Ia menoleh menatap ke arah Rindi yang juga tengah menangis. "Apa kamu sekarang merasa jijik padaku?"

Rindi menggelengkan kepalanya, "Aku salut padamu," ia menghamburkan tubuhnya ke pelukan Daffa.

"Selama ini aku menyembunyikan luka itu di dalam sikapku yang menyebalkan dan playboy, aku meluapkan semua rasa sakit itu lewat hiburan-hiburan semata. Hingga aku bertemu denganmu dan aku merasa kamu berbeda. Entah kenapa saat bersamamu aku merasa telah kembali pulang, kembali ke sosok Daffa yang dulu. Bersamamu aku tidak perlu menyamar lagi, aku tidak perlu menjadi seorang Daffa si Aktor playboy itu. Aku bisa menjadi diriku sendiri, seorang Daffa yang memiliki kehidupan kelam."

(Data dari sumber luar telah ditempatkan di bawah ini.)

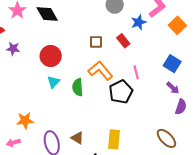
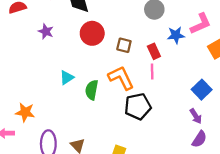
purple star: (13, 49) -> (46, 31), moved
red circle: (51, 56) -> (92, 33), moved
pink line: (136, 72) -> (152, 72), moved

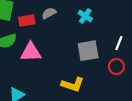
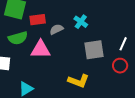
gray semicircle: (49, 13) -> (56, 29), moved
cyan cross: (85, 16) -> (81, 22), moved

"Aku tidak perduli bagaimana masalalu kamu, yang jelas sekarang aku ingin bersamamu," ucap Rindi.

"Apa kamu akan tetap menikah denganku walau tak ada restu dari wanita itu?" Rindi melepaskan pelukannya dan menatap Daffa di hadapannya.

"Bukankah kemarin kamu bilang kalau ini sebuah paksaan bukan tawaran, jadi aku tidak perlu menjawabnya," Daffa terkekeh mendengar penuturan Rindi barusan.

"Kamu benar Nona Jutek," Rindi terkekeh menatap menatap Daffa di hadapannya.

Daffa membelai wajah Rindi dengan lembut, perlahan ia mendekatkan wajahnya dan mencium bibir Rindi dengan penuh perasaan. Rindi menutup matanya dan mulai membalas ciumannya.

Daffa menarik tubuh Rindi hingga kini Rindi duduk di atas pangkuannya, dan mereka berciuman dengan sangat intens sekali.

Daffa menggigit pelan bibir Rindi membuatnya membuka bibirnya dan Lidah Daffa mulai menerobos masuk. Ia mengabsen satu persatu gigi Rindi dan bermain dengan lidah Rindi. Keduanya bertukar saliva dengan penuh perasaan. Bahkan Rindi tanpa sadar meremas rambut Daffa, sebaliknya Daffa semakin menekan tengkuk Rindi agar ciuman mereka semakin dalam.